__DATA FOR PROCESSING__:

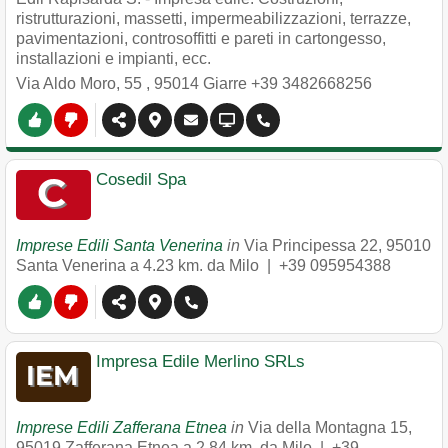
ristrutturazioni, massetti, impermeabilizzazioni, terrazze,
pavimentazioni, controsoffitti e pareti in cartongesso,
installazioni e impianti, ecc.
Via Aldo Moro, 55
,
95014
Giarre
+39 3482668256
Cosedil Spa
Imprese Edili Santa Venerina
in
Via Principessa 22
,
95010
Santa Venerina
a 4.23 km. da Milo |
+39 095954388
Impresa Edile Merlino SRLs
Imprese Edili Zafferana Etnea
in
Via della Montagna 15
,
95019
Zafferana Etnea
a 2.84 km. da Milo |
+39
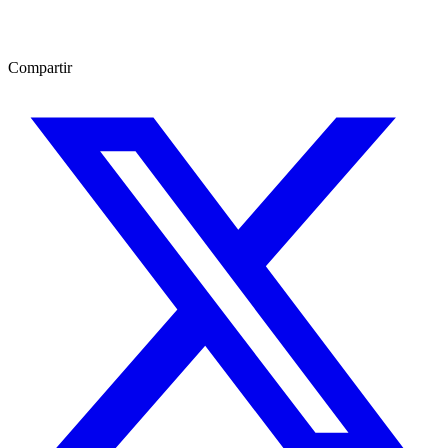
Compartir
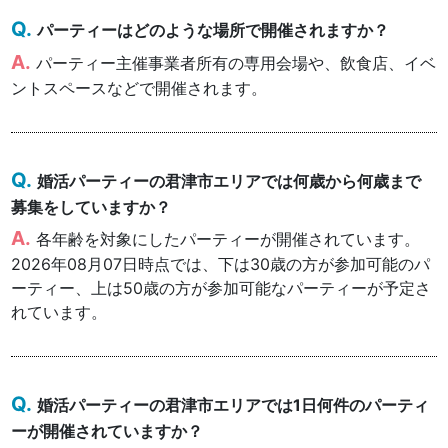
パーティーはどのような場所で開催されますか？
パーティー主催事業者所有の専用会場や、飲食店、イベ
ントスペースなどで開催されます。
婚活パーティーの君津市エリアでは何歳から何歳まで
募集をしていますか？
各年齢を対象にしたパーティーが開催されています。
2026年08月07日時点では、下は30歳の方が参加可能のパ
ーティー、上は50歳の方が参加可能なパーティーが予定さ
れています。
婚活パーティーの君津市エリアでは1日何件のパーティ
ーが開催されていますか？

* * *

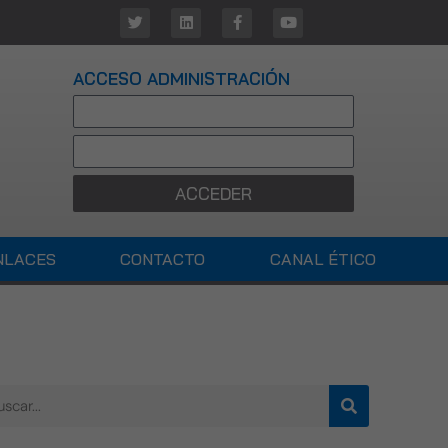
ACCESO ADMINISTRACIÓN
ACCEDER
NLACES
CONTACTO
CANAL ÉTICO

__PROBLEM TO WORK ON__: What is wanted is an exact copy of the lines above from the one containing "Via della Montagna 15" through the one containing "ーが開催されていますか？", with no pictures in it.

__RESULT FOR THIS TASK__:
Via della Montagna 15
,
95019
Zafferana Etnea
a 2.84 km. da Milo |
+39
Compartir
パーティーはどのような場所で開催されますか？
パーティー主催事業者所有の専用会場や、飲食店、イベ
ントスペースなどで開催されます。
婚活パーティーの君津市エリアでは何歳から何歳まで
募集をしていますか？
各年齢を対象にしたパーティーが開催されています。
2026年08月07日時点では、下は30歳の方が参加可能のパ
ーティー、上は50歳の方が参加可能なパーティーが予定さ
れています。
婚活パーティーの君津市エリアでは1日何件のパーティ
ーが開催されていますか？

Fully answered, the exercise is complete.